Economists and temp agency executives said that while putting more people to work is a good thing, the increased reliance on temps is a sign that many employers remain unsure about the future.

"It's both a positive bellwether and also the canary in the coal mine," said Margo Walsh, owner of Falmouth-based staffing agency MaineWorks LLC.

Maine Works, which provides short-term labor to construction companies, has experienced an increase in demand of 30 percent to 40 percent in the past year alone, Walsh said.

"My clients are reluctant to staff permanently because the work is not consistent," she said.

The company was formed in 2009 and has grown to a staff of 55 temp workers, Walsh said. MaineWorks operates on an unusual model in which the workers, all convicted felons seeking to rebuild their lives, are actually full-time employees of the agency.

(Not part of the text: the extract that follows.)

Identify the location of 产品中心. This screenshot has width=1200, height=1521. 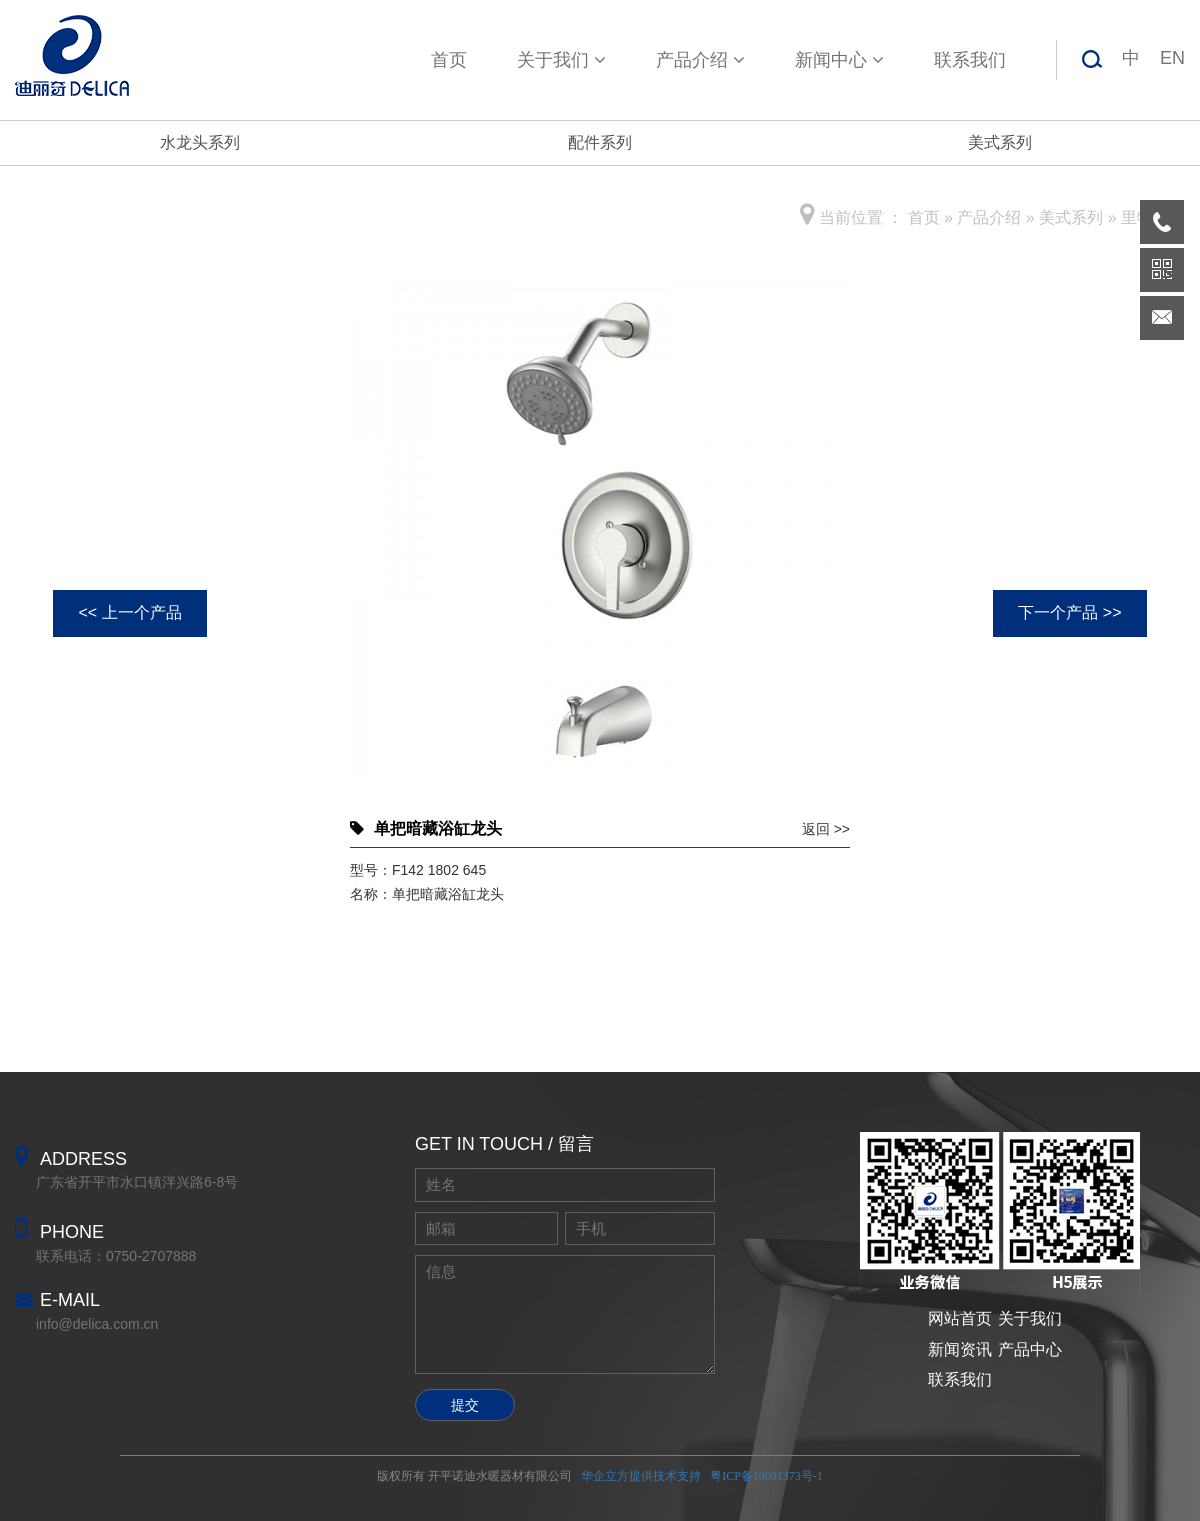
(1030, 1349).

While traditional temp-agency employment can be a bridge to a permanent job, she said, it usually pays less, offers no health insurance or other benefits and provides no long-term stability for the worker.

"This is like phantom employment," Walsh said. "It's not real employment."

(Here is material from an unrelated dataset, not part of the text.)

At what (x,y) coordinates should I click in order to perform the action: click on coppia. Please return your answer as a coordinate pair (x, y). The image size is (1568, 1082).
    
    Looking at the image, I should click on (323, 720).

Employers in Maine are less reliant on temp agencies than the country as a whole, according to U.S. Department of Labor data.

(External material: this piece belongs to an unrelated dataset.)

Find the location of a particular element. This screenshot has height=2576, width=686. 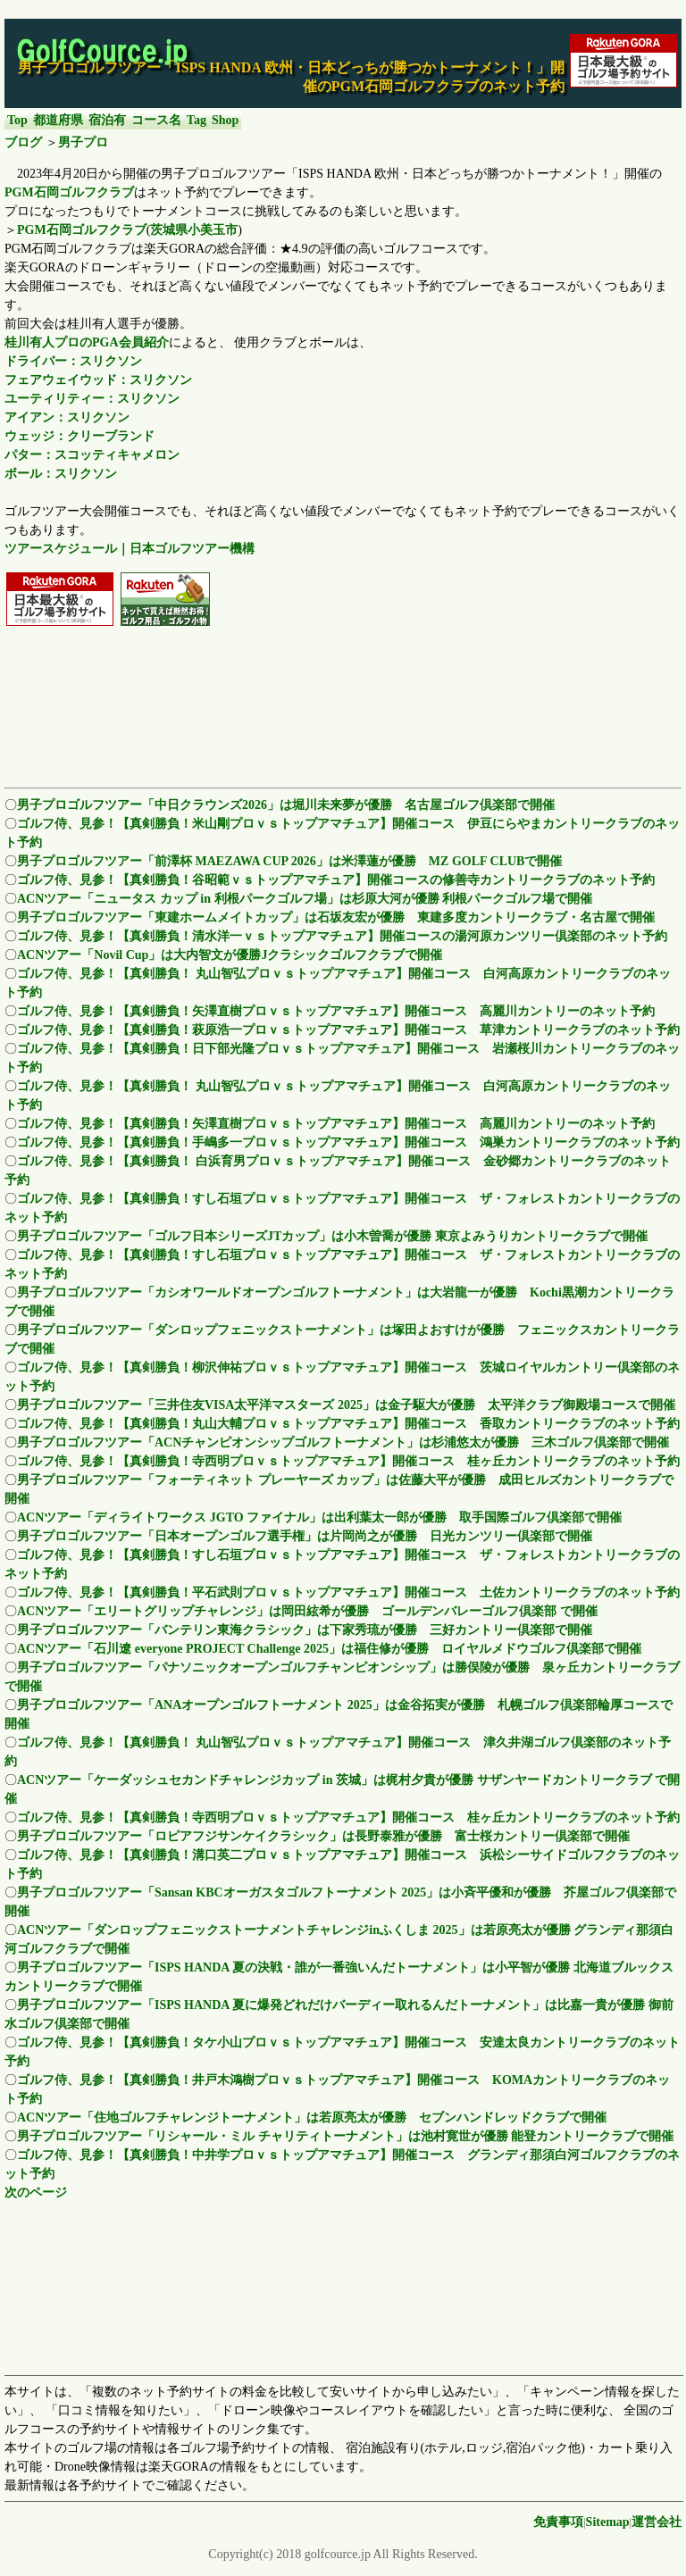

ゴルフ侍、見参！【真剣勝負！萩原浩一プロｖｓトップアマチュア】開催コース 草津カントリークラブのネット予約 is located at coordinates (348, 1030).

Only about 1 percent of Maine's total workforce was hired through temp agencies as of December 2012, compared with about 2 percent nationwide. Those figures exclude temporary and seasonal workers not affiliated with an agency.

Still, temp agencies in the Portland area said demand for their workers is way up this year.

Portland-based Bonney Staffing Center hosted an all-day job fair Wednesday in Scarborough to find candidates for a wide variety of temporary positions, including more than 150 light-industrial jobs.

The company also is seeking office, medical and customer-service workers for its clients, said Bonney's Portland branch manager, Sarah Joy. "There's a lot of demand," she said.

About 25 job-seekers showed up during the job fair's first two hours. Some, like Westbrook resident Marlanda Wing, already have full-time jobs but were still looking.

"I'm just exploring other options," said Wing, a deli manager at Walmart.

Wing said her goal is to find a permanent, full-time office job, but she said there are some advantages to starting out as a temp.

"You can see if it's something you want to do before they hire you full time," she said.

Joy said temp agencies aren't just for general labor and construction jobs. Employers have been coming to agencies to find highly skilled workers and even executives, she said.

The temp worker model is attractive to the agency's clients because they get to test out potential employees before making any long-term commitments, Joy said.

"Customers will be more willing to take a temporary-fill employee before they have the confidence to hire a full-time employee," she said.

From an employer's perspective, there really is no downside to using a temp agency, said Ann Marie Meyaard, director of worldwide talent acquisition for Idexx Laboratories in Westbrook.

The company, which does lab testing for veterinarians, uses temps to fill positions not expected to be permanent in an industry that can be cyclical, Meyaard said.